Without this option, the alternative is to attack the problem on the demand-side. The best solution is to dynamically charge consumers a higher price during congested periods so they have an incentive to move to off-peak consumption. These dynamic pricing techniques exist in industries with perishable goods like airlines and hotels. Currently, ISPs have usage-based tiered pricing structures based on download speed (cable, telcos) or actual data consumption (wireless cell phone carriers). But usage-based pricing is not enough to solve the congestion problem.

Soumya Sen and Alok Gupta, professors at the University of Minnesota, research dynamic pricing to resolve congestion problems in telecommunications networks. Soumya states: “Usage-based pricing is unlikely to help tackle congestion from growth in demand for data. This is because the network bandwidth provisioning cost is driven by the peak demand. Even with usage-based pricing, there is no incentive for heavy users to not crowd on the network at the same time. To discourage large peak demand, prices need to have a temporal component.” So we are bound to see a move to congestion-based, dynamic pricing for consumers, and away from usage-based and unlimited data plans.

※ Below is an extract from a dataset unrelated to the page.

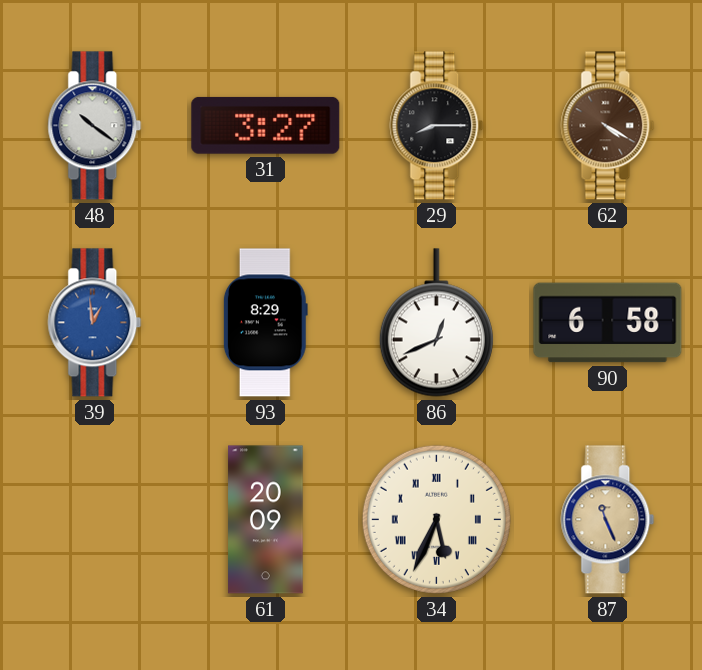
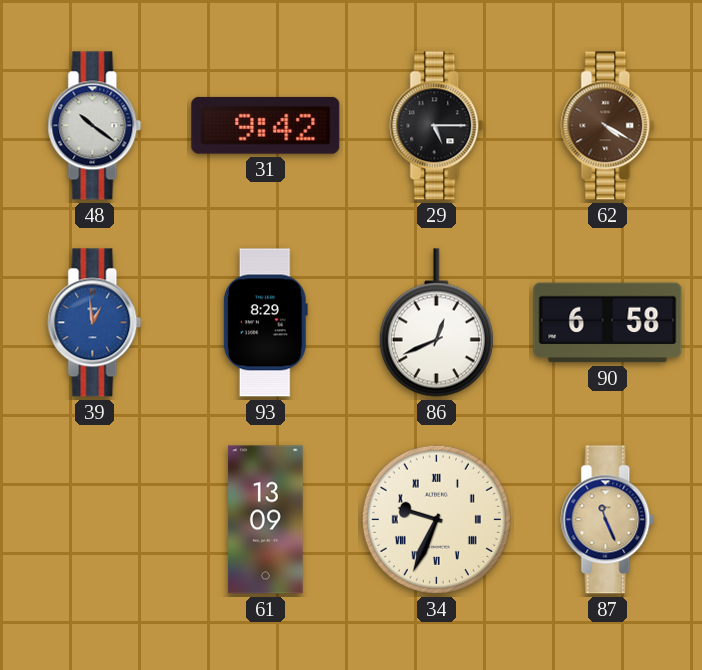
31: 3:27 -> 9:42
29: 8:15 -> 5:15
61: 20:09 -> 13:09
34: 5:34 -> 9:34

So how does this all lead to under-investment in infrastructure by ISPs? It follows from the solution to the congestion problem. Gupta adds, “If congestion-based pricing is implemented, then ISPs now have incentives to keep some congestion in the network so they can charge peak prices.” It is similar to the phenomenon at airlines and airports. With congestion-based pricing, airlines lose incentives to solve the congestion problem completely. Just recall what you have experienced on a full flight: Some pay an exorbitant fare in comparison to an off-peak fare, and the experience is… hot, smelly, and claustrophobic. The airline can make more money with a full-flight at higher prices, than with two flights at off-peak prices.

Light At The End of the Tunnel

Is there a solution whereby consumers, ISPs, and content providers can be better off? Yes. According to Sen: “Dynamic pricing on the consumer side can help ISPs manage network resources better, but it puts the entire cost on the consumers instead of the businesses. So how can the businesses chip in to subsidize consumer's cost? For example, through sponsored data or content.” Sponsored data plans enable ISPs to exclude specific content from a consumer’s usage plan, sponsored by the respective content provider. Perhaps the easiest analogy is the use of toll-free numbers in telephone networks. Consumers benefit because they get a discount, the content provider is better off because it generates more sales, and the ISP is neutral.

The FCC in the net neutrality ruling states that it will evaluate these sponsored data arrangements on a case-by-case basis. On the positive side, at least they are not outlawed for now. On the negative side, adjudicating as cases emerge adds uncertainty to innovation in dynamic pricing and other methods to make solve the congestion problem, which in turn, may once again discourage investment and innovation.

To conclude, the “no blocking” and “no throttling” rules pave the way for an Open Internet. The “no paid prioritization” rule is a double-edged sword. It protects the Internet from bias in content access and delivery, which is good for consumers. But because of the inability of ISPs to solve the congestion problem on the supply-side, they address it on the demand-side, so consumers will end up paying the bill through congestion-based fees.

Now that no paid prioritization is in effect, the alternative is to encourage and legally allow innovative dynamic pricing and other novel business practices to manage congestion. Going forward, all stakeholders of the Internet will benefit from proactive action by the FCC that allows ISPs and content providers to develop innovative congestion management practices, to mitigate the adverse effects on consumers.